Periodista de oficio y aventurero de vocación, Roberto Lobeira decide pasar un mes en la pequeña isla de Ons, sobre la costa atlántica gallega, fuera de temporada: desconectado del mundo, porque esa roca selvática está literalmente aislada hasta que pase una tormenta, el héroe anhela el bucolismo que necesita para escribir su nuevo libro: “Se había encarcelado a sí mismo y había tirado la llave al mar”. Sin embargo, en la trama de Cuando la tormenta pase, la última novela del autor pontevedrés Manel Loureiro, una pequeña multitud de treinta isleños con ánimos de montescos y capuletos (y su larga historia de odios, rencores, celos y venganzas) sugieren el desastre cada vez que se repite la predicción meteorológica: hay anuncio de temporal.
La novela Cuando la tormenta pase es una fábula de aventuras que remite a un Robinson Crusoe deformado.
En esta saga de libros que hacen bien, Loureiro aporta una novela de aventuras que remite a un Robinson Crusoe deformado, aquí no en deseo de compañía sino de soledad (esa isla “desierta” está más concurrida que Corrientes y 9 de Julio un miércoles a la tarde). Si el pedido del autor a sus lectores replica la exigencia de Hitchcock ante el estreno de Psicosis, ¡por favor que no haya spoilers!, el reclamo tiene sentido: vertiginoso como guionista experto, que lo es, Loureiro despliega un abanico gallego de giros argumentales que inevitablemente se sugieren al final de cada capítulo (“pero todavía faltaba la parte más difícil y si salía mal, las consecuencias serían desastrosas…”) y que impulsa la trama hacia adelante en previsión de un nuevo obstáculo a superar en esta roca que tiene una grieta con el profético nombre de Agujero del Infierno. Así, Cuando la tormenta pase actualiza el folletín de aventuras en la época del teléfono celular, que convenientemente queda sin señal en medio del chubasco, y traza una elipsis entre las narrativas de los siglos XIX y XXI: todavía es posible componer tramas de náufragos y aislados aunque vivamos monitoreados por GPS y satélites.
Lo ominoso sobrevuela la isla de Ons por debajo de los nubarrones negros: “Una vez más tuvo la desasosegante sensación de que algo desconocido acechaba agazapado…”. Un asesino misterioso deja ofrendas sangrientas y un lugareño advierte que siempre hay alguien que se hace daño, de una forma u otra, porque la isla no perdona.

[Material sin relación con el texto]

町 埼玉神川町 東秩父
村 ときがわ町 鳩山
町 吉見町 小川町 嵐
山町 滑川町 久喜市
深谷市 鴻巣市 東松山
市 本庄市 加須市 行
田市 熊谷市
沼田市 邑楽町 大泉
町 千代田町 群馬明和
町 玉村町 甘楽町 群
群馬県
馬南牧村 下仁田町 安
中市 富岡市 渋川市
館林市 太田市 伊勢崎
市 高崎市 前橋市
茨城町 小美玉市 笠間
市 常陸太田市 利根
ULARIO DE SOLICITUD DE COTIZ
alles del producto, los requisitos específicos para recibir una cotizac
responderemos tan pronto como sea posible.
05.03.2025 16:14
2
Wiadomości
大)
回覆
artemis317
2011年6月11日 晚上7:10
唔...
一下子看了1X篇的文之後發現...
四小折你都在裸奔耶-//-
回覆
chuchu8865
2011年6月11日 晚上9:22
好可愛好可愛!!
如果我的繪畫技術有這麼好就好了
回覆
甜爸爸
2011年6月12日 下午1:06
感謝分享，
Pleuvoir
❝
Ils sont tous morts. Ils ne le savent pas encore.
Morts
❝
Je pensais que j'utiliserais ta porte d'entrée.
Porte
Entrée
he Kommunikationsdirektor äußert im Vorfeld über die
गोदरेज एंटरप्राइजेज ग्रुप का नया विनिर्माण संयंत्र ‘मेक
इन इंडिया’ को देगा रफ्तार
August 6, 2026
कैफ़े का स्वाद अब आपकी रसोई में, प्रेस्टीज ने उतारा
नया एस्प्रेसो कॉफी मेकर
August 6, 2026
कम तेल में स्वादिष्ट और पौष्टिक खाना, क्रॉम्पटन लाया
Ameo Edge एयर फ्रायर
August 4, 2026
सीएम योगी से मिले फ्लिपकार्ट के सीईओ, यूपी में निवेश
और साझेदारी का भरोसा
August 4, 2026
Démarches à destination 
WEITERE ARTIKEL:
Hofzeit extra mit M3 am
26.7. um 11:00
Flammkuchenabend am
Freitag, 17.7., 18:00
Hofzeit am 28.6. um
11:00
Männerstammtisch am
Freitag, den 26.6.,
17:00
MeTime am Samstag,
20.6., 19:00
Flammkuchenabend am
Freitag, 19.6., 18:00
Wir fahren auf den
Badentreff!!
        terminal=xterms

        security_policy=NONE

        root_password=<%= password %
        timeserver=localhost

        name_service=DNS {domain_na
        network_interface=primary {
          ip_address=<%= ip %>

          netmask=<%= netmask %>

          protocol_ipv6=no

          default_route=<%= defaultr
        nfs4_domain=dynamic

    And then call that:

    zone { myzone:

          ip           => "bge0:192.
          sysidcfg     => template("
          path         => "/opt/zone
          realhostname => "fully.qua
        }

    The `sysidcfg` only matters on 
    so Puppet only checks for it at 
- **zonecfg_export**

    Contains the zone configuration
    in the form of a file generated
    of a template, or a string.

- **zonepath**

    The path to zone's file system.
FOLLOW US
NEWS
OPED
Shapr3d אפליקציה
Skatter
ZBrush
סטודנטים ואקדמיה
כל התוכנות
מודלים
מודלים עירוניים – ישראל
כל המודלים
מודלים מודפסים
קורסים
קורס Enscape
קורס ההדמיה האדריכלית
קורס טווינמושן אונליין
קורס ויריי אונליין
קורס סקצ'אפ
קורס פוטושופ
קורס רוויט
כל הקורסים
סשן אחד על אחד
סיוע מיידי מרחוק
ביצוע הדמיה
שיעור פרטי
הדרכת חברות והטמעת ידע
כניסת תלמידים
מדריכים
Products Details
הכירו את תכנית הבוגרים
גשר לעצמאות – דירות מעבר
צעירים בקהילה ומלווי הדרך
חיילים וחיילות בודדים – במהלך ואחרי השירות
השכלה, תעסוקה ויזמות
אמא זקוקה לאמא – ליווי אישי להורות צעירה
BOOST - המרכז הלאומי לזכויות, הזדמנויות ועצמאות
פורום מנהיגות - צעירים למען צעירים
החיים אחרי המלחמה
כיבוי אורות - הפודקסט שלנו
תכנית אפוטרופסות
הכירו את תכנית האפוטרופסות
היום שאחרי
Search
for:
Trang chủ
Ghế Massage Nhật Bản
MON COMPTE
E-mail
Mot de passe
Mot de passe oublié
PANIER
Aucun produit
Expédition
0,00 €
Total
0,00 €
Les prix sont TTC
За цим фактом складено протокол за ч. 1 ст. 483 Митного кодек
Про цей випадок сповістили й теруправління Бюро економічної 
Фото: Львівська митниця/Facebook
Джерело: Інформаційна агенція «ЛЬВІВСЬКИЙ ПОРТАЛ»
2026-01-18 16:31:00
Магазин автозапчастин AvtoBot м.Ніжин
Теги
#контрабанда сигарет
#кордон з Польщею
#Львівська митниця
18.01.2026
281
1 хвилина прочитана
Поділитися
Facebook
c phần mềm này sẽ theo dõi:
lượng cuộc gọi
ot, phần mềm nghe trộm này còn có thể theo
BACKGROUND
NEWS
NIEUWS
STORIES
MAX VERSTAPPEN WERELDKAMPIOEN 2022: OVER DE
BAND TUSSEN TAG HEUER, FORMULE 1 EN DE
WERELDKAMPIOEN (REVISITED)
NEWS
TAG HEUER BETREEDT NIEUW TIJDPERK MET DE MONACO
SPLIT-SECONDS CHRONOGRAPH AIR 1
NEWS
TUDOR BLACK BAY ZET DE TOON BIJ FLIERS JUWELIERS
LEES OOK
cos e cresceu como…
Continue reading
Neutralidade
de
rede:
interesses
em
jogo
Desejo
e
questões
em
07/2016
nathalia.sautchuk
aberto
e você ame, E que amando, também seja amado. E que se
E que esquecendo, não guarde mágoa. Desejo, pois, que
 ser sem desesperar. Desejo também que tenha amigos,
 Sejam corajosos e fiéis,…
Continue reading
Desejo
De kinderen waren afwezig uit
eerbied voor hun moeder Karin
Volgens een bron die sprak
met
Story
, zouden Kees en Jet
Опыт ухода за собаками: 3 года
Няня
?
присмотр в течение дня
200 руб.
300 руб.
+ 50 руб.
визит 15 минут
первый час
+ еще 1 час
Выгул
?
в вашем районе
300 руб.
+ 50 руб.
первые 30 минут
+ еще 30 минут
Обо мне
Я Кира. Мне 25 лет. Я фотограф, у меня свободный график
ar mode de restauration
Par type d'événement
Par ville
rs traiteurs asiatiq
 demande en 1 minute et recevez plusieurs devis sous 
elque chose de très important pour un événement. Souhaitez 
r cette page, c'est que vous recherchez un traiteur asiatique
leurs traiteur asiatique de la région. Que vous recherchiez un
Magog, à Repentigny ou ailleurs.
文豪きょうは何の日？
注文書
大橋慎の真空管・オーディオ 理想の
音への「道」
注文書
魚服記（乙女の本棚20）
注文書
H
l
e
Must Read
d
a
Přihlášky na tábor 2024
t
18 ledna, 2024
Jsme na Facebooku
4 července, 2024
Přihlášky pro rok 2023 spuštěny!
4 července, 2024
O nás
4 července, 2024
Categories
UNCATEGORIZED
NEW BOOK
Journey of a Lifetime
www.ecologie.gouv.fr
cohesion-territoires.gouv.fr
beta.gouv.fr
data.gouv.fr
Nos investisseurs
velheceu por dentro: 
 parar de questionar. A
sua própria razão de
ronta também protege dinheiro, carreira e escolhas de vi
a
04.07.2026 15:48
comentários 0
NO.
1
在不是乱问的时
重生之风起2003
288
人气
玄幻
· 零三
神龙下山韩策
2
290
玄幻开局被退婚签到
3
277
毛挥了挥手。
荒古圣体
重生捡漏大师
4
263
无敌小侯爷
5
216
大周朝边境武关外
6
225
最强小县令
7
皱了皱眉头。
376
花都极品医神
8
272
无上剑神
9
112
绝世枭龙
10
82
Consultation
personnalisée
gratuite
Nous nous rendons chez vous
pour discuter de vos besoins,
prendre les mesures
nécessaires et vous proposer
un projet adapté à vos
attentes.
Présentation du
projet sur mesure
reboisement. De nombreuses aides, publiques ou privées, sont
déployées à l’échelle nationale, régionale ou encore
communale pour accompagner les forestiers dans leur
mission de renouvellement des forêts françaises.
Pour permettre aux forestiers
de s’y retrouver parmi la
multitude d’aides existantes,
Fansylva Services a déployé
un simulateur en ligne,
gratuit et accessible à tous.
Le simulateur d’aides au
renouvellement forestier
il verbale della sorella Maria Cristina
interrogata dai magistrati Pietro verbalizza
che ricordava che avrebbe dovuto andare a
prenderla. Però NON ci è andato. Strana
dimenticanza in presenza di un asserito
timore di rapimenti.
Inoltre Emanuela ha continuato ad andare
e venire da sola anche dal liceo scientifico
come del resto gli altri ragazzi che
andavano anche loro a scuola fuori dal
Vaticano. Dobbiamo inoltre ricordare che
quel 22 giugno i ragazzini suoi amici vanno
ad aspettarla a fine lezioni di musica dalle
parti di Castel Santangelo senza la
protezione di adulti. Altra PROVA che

Como en La invención de Morel, la mejor novela de Adolfo Bioy Casares, o su sucedáneo televisivo Lost, donde la vida se trastoca cuando los náufragos descubren a Los Otros, esta isla de Ons también puede ser una trampa mortal. “Toda aquella gente, la civilización y la seguridad estaban tan cerca, a apenas una hora de navegación…, pero al mismo tiempo tan lejos, que era como si se encontrasen en otro planeta”, se lamenta Roberto. Aquí o allá, la moraleja es la misma: el infierno son los otros.
¿Y el café?
“Roberto preparó una cafetera bien cargada”, escribe Loureiro: “Mientras el aroma del café recién hecho invadía la estancia aprovechó para darse una ducha que arrastrase las últimas hebras de sueño (….). Una vez vestido y con la taza de café en la mano, empezó a sentirse mejor”. Alcaloide de la familia de las xantinas y estimulante natural, la cafeína mejora el ánimo y ofrece una sensación de hogar ahí donde se tome, la isla alejada o la trinchera bélica. Y aunque el autor no se ahorre el comentario editorial (“el brebaje asqueroso al que los españoles llamaban ‘café’…”), la evidencia es concluyente: mejor estar acompañado de una taza cuando la tormenta pase, y después también.